# how to hook wireless to wired router?



## shebe (Jan 27, 2007)

Good Day,

Here's my set up so far: Cox Broadband, Surf Modem, Gizmo for Sunrocket PC phone, then Linksys (BEFSR41) 4 port wired router that I'm using for my home network. I have 2 desktops and a notebook attached to it, so I have one port open and everything is up and running. 

Now my roommate wants to add a new wireless Acer notebook which came with a Netgear (WGR614) wireless router. 

Can someone one plz explain in *semi-laypersons terms how to incorporate the wireless into this system? Or possibly point me towards the necessary books or articles. 

Thanks ever so.


----------



## jackdw (Jul 1, 2005)

Plug the netgear into a computer by itself. Loginto it, you should have login details etc.
Look for LAN IP Setup on the left, untick Use Router as DHCP Server and press apply.
Next go to setup: wireless settings and set up your network name and security options.
Then under Maintenance click set password and change it.

Once you've done all this, plug it into your linksys using EITHER straight cable or crossover. Connect wirelessly and it should get an IP address from the linksys and should connect to the internet. The ethernet ports on it can also be used as you would use the linksys ones.

I have the same router set up like this connected to another router with a connection, it does work because i'm connected to it!


----------



## shebe (Jan 27, 2007)

For future reference: Does it matter or is there pros and cons to which router goes first in the set up? 

(Jackdw tysm your info is a lifesave!) 

Ciao


----------



## jackdw (Jul 1, 2005)

The only pros and cons will be in the routers themselves. If one has a feature such as dynamicDNS or something, that will need to be the one that connects. If you just use it to connect and surf, it doesn't matter but I'd keep your linksys there connected seeing it already is.

If you need to forward ports, you only need to on the router with the connection. When it reachers the second router it will already have the local IP address so the router can just forward it like a switch.

Glad I helped, I have the same router so I thought I may as well post what I did.


----------



## JohnWill (Oct 19, 2002)

Connecting two SOHO broadband routers together.

Configure the IP address of the secondary router to be in the same subnet as the primary router, but out of the range of the DHCP server in the primary router. For instance DHCP server addresses 192.168.0.2 through 192.168.0.100, I'd assign the secondary router 192.168.0.254 as it's IP address.

Disable the DHCP server in the secondary router.

Setup the wireless section just the way you would if it was the primary router.

Connect from the primary router's LAN port to one of the LAN ports on the secondary router.
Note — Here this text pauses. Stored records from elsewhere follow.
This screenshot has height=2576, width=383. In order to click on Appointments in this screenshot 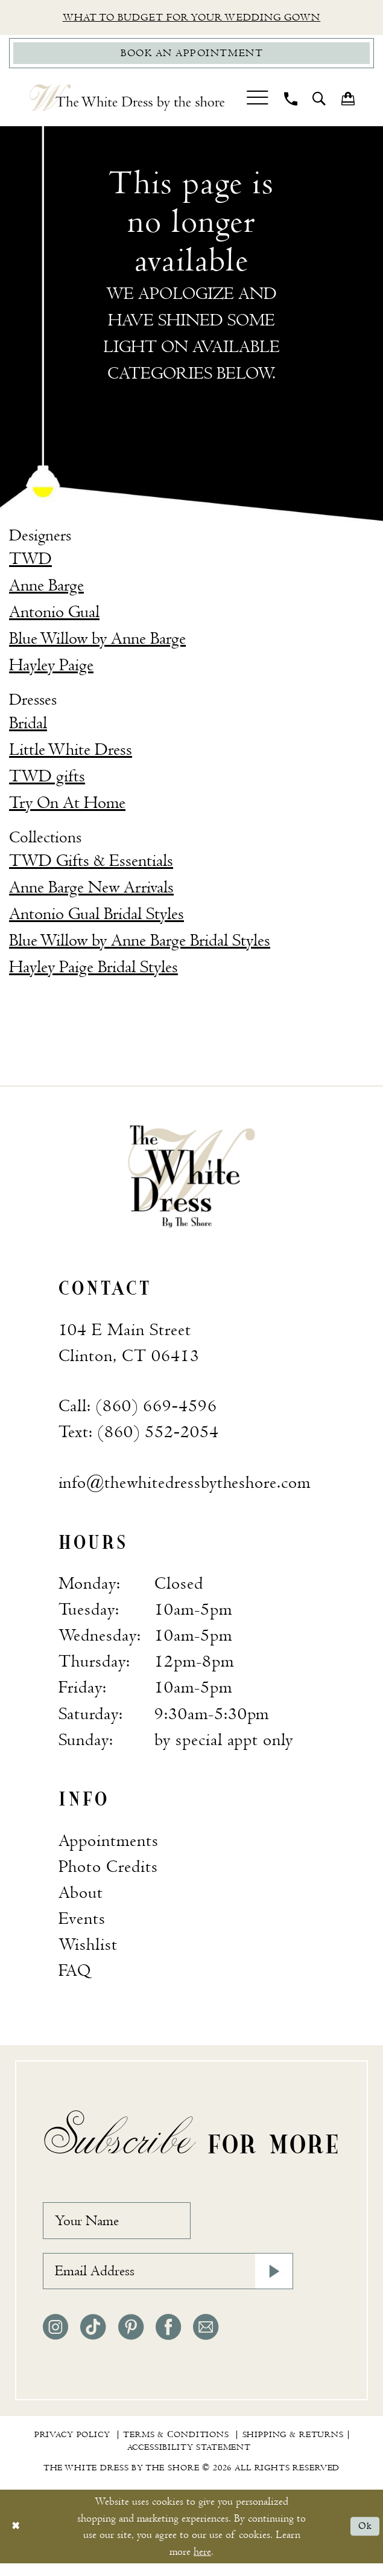, I will do `click(109, 1844)`.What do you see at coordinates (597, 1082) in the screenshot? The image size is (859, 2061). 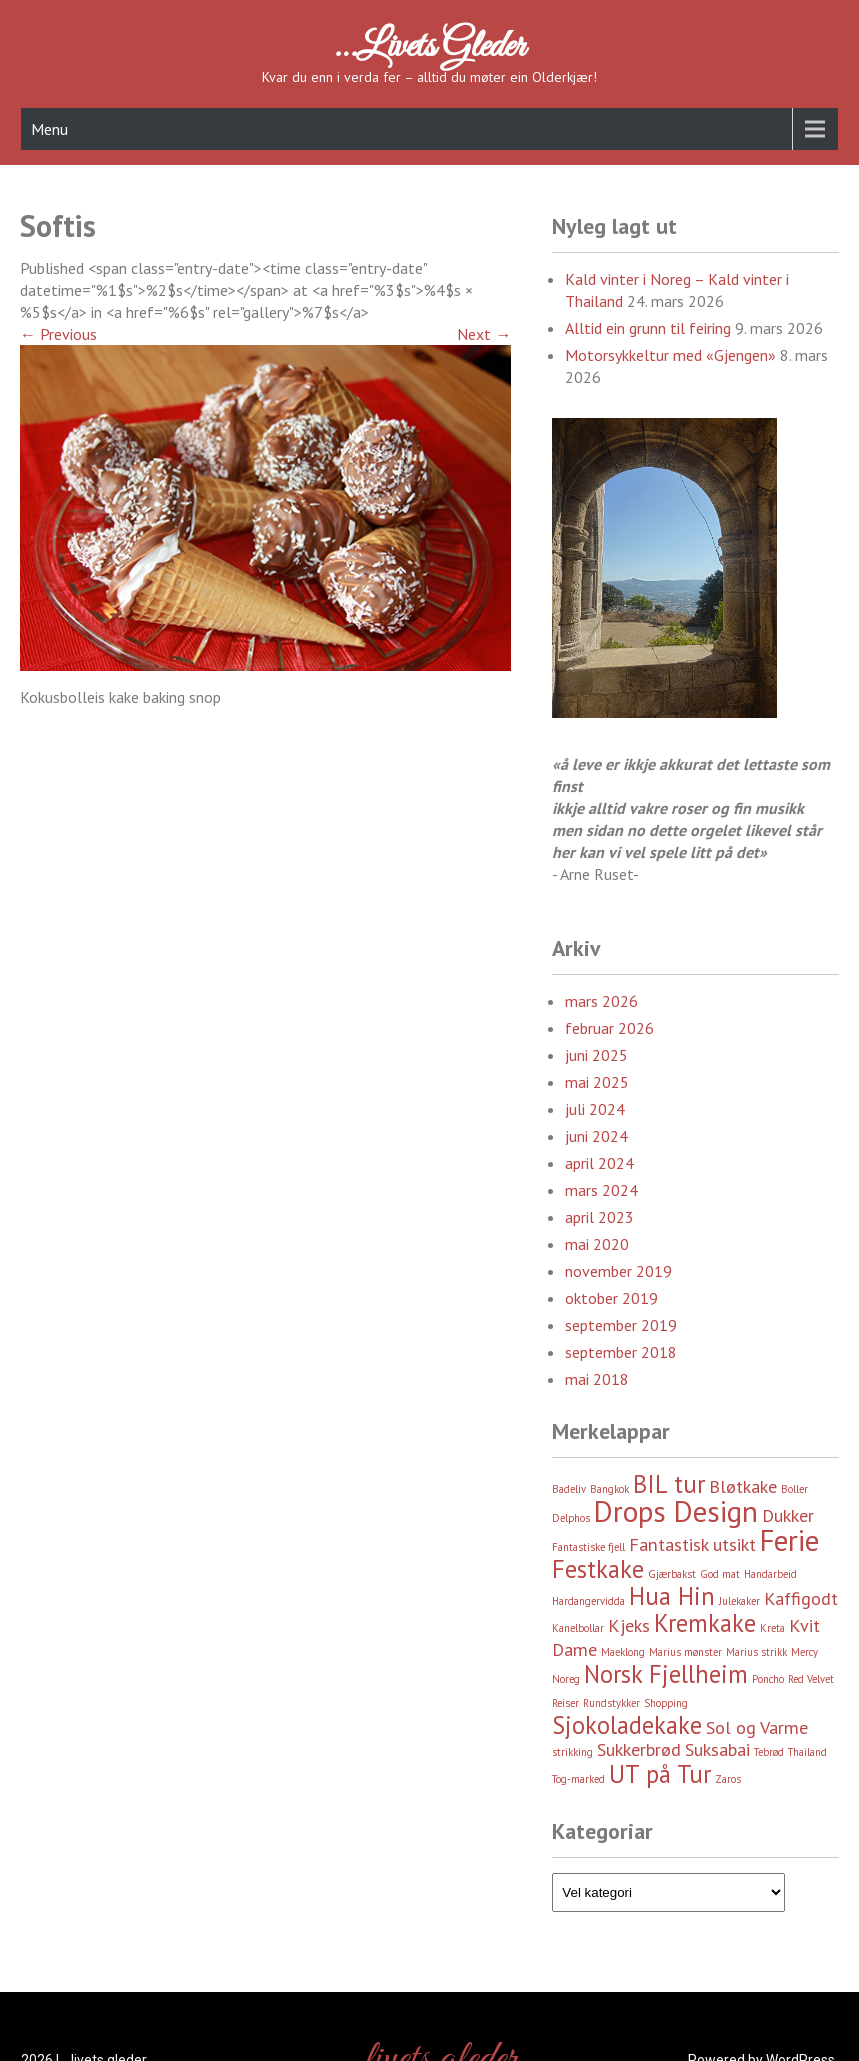 I see `mai 2025` at bounding box center [597, 1082].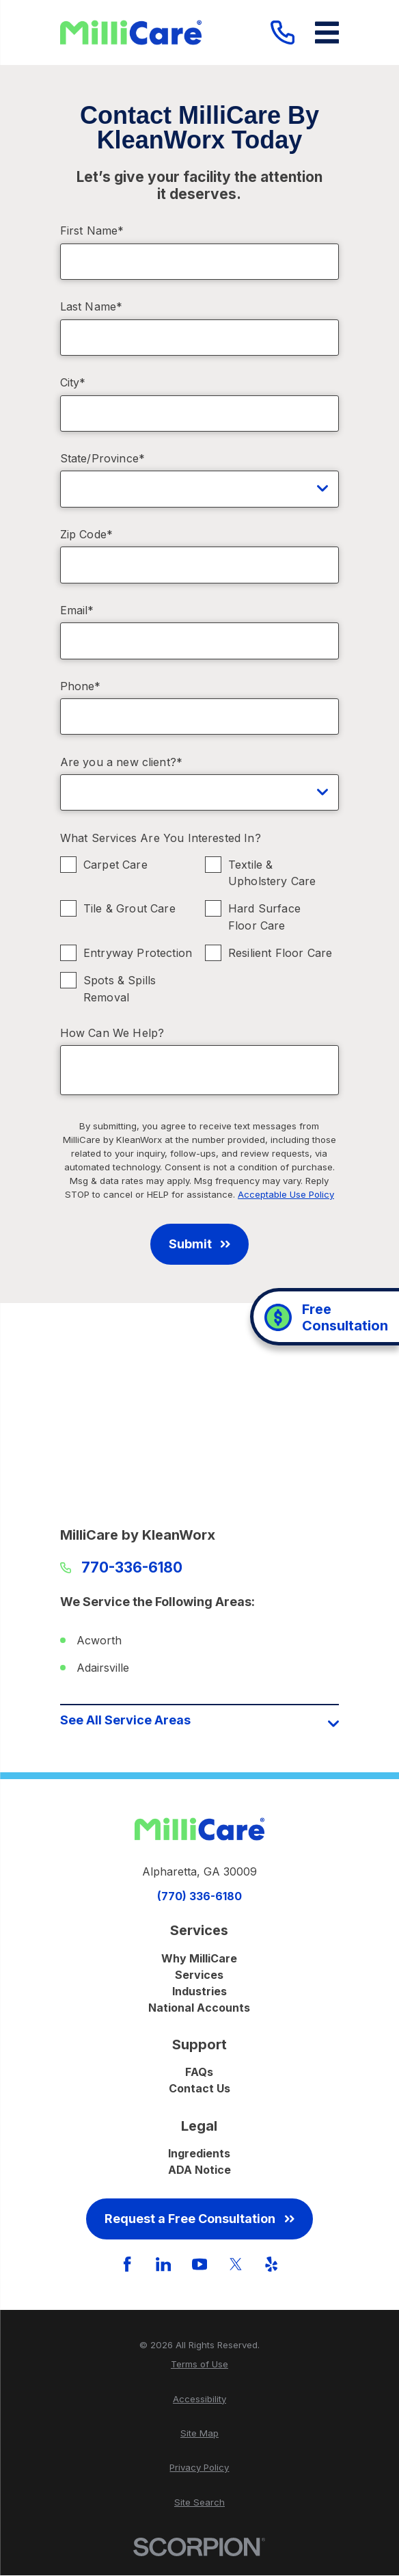 The width and height of the screenshot is (399, 2576). Describe the element at coordinates (280, 953) in the screenshot. I see `Resilient Floor Care` at that location.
If there is no uplink port and neither of the routers have auto-sensing ports, use a cross-over cable. Leave the WAN port unconnected!


----------



## jwarren4u (Mar 5, 2006)

If you just need the 3 wired ports, doen't the free wireles router have a 4 port hub built in already, if so just remove the wired router entirely


----------



## shebe (Jan 27, 2007)

It's been a few days since I could get back to setting up the wireless part of my notebook. Now I have a couple of 'new' question about using the wireless router instead of the wired router:

Jwarren suggested using the wireless router instead of the wired... My first question is: Can a wireless router be used for both wired and wireless connections? 

I've had problems loading the wireless software into the notebook. It will open, but I can't do the "setup." Instead it keeps saying, "A firewall or popup was blocking it." I've turned off everything I could think of, but to no avail. (To make sure it wasn't the disc I loaded it into another notebook, so it does work.) Any suggestions on how to solve this problem?

Also, does the wireless router software "have" to be loaded into the computer that is going to be wireless or will any computer on the "network" do? 

Thank you for your time and acknowledge.

windowsxp
avg grisoft
adware
spybot
Unistalled Norton


----------



## jackdw (Jul 1, 2005)

Can a wireless router be used for both wired and wireless connections? 
Most, in fact, nearly all wireless routers have both wireless and at least 4 ethernet ports. If your router has both, yes you certainly can.

Windows Xp should have built in wireless drivers and all you use is the network connections to find a connect to a wireless network. I find it more reliable than most branded programs.


----------